However, the additional references clearly teach that the modifications made are well known in the art and routinely applied to improve one or more pharmacological characteristics.
Di teaches that a routine approach to optimizing peptides, with regard to improved absorption, distribution, metabolism and excretion (ADME) properties is to acylate the N-terminus and amidate the C-terminus, page 137 stating in part, “A number of proteolytic enzymes in blood/plasma, liver or kidney are exopeptidases, aminopeptidases and carboxypeptidases and they break down peptide sequences from the N- and C-termini. Modification of the N- or/and C-termini can often improve peptide stability. Many examples have reported that N-acetylation, and C-amidation increase resistance to proteolysis (8,76).” Specific examples of improved stability follow this general approach statement.
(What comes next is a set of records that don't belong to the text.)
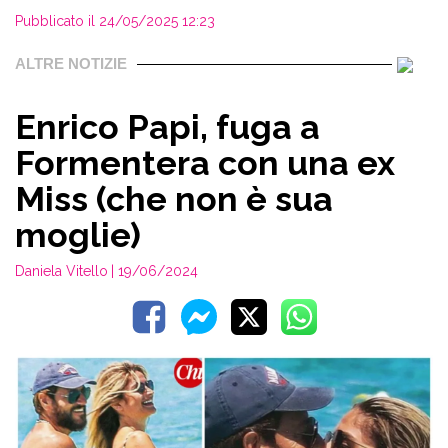
Pubblicato il 24/05/2025 12:23
ALTRE NOTIZIE
Enrico Papi, fuga a
Formentera con una ex
Miss (che non è sua
moglie)
Daniela Vitello
| 19/06/2024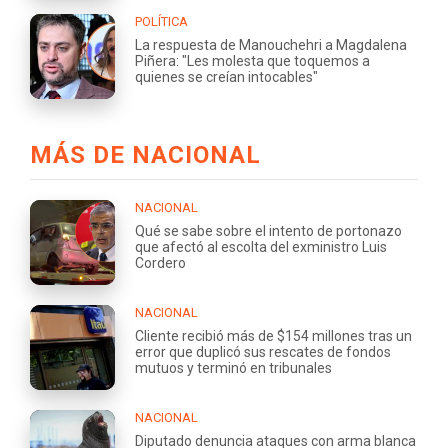
POLÍTICA
La respuesta de Manouchehri a Magdalena
Piñera: "Les molesta que toquemos a
quienes se creían intocables"
MÁS DE NACIONAL
NACIONAL
Qué se sabe sobre el intento de portonazo
que afectó al escolta del exministro Luis
Cordero
NACIONAL
Cliente recibió más de $154 millones tras un
error que duplicó sus rescates de fondos
mutuos y terminó en tribunales
NACIONAL
Diputado denuncia ataques con arma blanca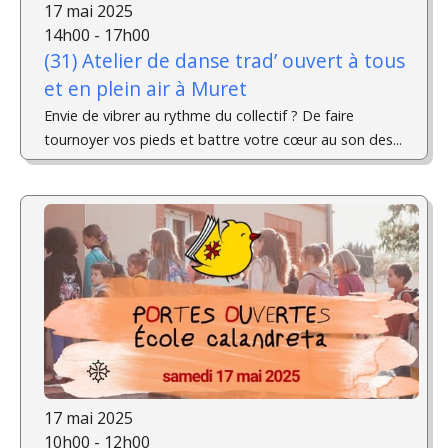
17 mai 2025
14h00 - 17h00
(31) Atelier de danse trad’ ouvert à tous
et en plein air à Muret
Envie de vibrer au rythme du collectif ? De faire
tournoyer vos pieds et battre votre cœur au son des...
17 mai 2025
10h00 - 12h00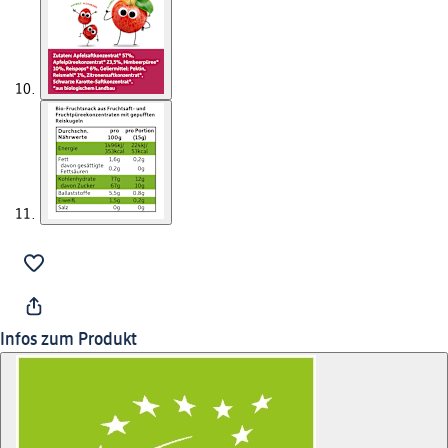
Infos zum Produkt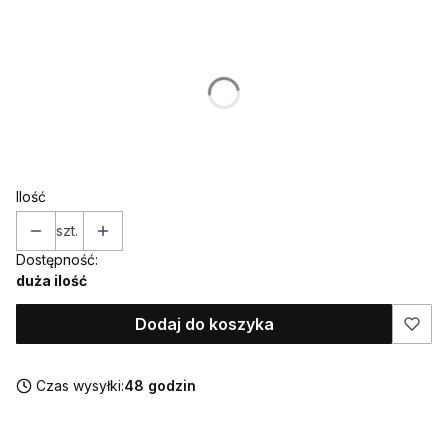
Wybierz wariant produktu:
Poszczególne warianty mogą różnić się ceną
*
INICJAŁY
Ilość
szt.
Dostępność:
duża ilość
Dodaj do koszyka
Czas wysyłki:
48 godzin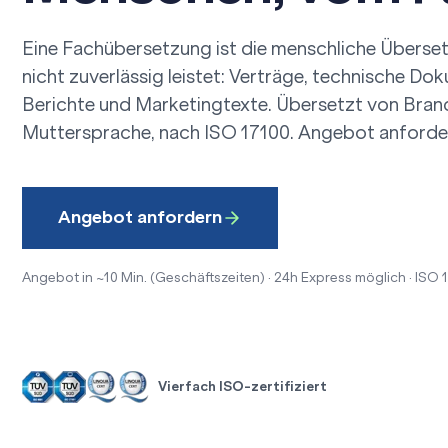
Eine Fachübersetzung ist die menschliche Übersetz
nicht zuverlässig leistet: Verträge,
technische Dok
Berichte und Marketingtexte. Übersetzt von Branc
Muttersprache, nach ISO 17100.
Angebot anforde
Angebot anfordern
Angebot in ~10 Min. (Geschäftszeiten) · 24h Express möglich · ISO 
Vierfach ISO-zertifiziert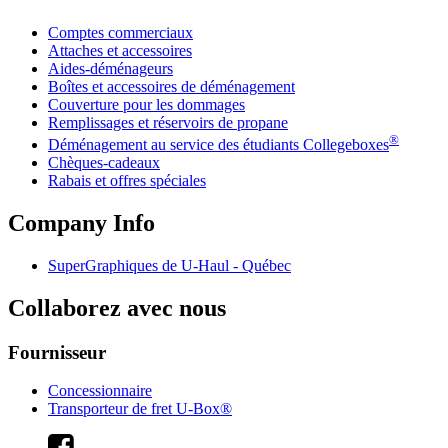
Comptes commerciaux
Attaches et accessoires
Aides-déménageurs
Boîtes et accessoires de déménagement
Couverture pour les dommages
Remplissages et réservoirs de propane
®
Déménagement au service des étudiants Collegeboxes
Chèques-cadeaux
Rabais et offres spéciales
Company Info
SuperGraphiques de
U-Haul
- Québec
Collaborez avec nous
Fournisseur
Concessionnaire
Transporteur de fret U-Box®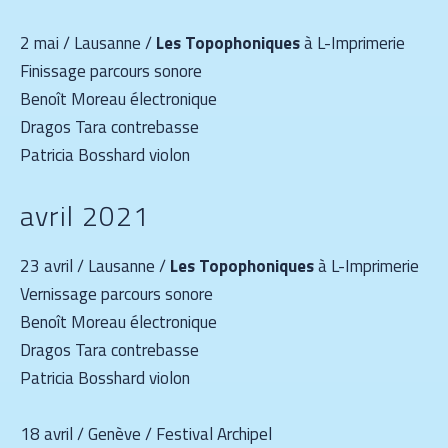
2 mai / Lausanne /
Les Topophoniques
à L-Imprimerie
Finissage parcours sonore
Benoît Moreau électronique
Dragos Tara contrebasse
Patricia Bosshard violon
avril 2021
23 avril / Lausanne /
Les Topophoniques
à L-Imprimerie
Vernissage parcours sonore
Benoît Moreau électronique
Dragos Tara contrebasse
Patricia Bosshard violon
18 avril / Genève / Festival Archipel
On the same page Di teaches broadly, “Substituting natural L-amino acids with nonnatural D-amino acids decreases the substrate recognition and binding affinity of proteolytic enzymes and increases stability,” however the examples include changing all L-amino acids with D-amino acids, which is not the case here.
More explicitly, specifically, and of greater relevance, RP teaches that “A D‑Amino Acid at the N‑Terminus of a Protein Abrogates Its Degradation by the N‑End Rule Pathway,” this being the title and also the key point of the article. In summarizing their studies, RP states, “In all cases, we observed that one N-terminal D-amino acid stabilized the cargo protein to proteasomal degradation with respect to the N-end rule. We found that since the mixed chirality proteins were not polyubiquitinated, they evaded N-end-mediated proteasomal degradation. Evidently, a subtle change on the N-terminus of a natural protein can enhance its intracellular lifetime.”
Di and RP teach the modifications that are found in instant SEQ ID Nos: 3-5 relative to Dewji’s favored SEQ ID NO:5 peptide.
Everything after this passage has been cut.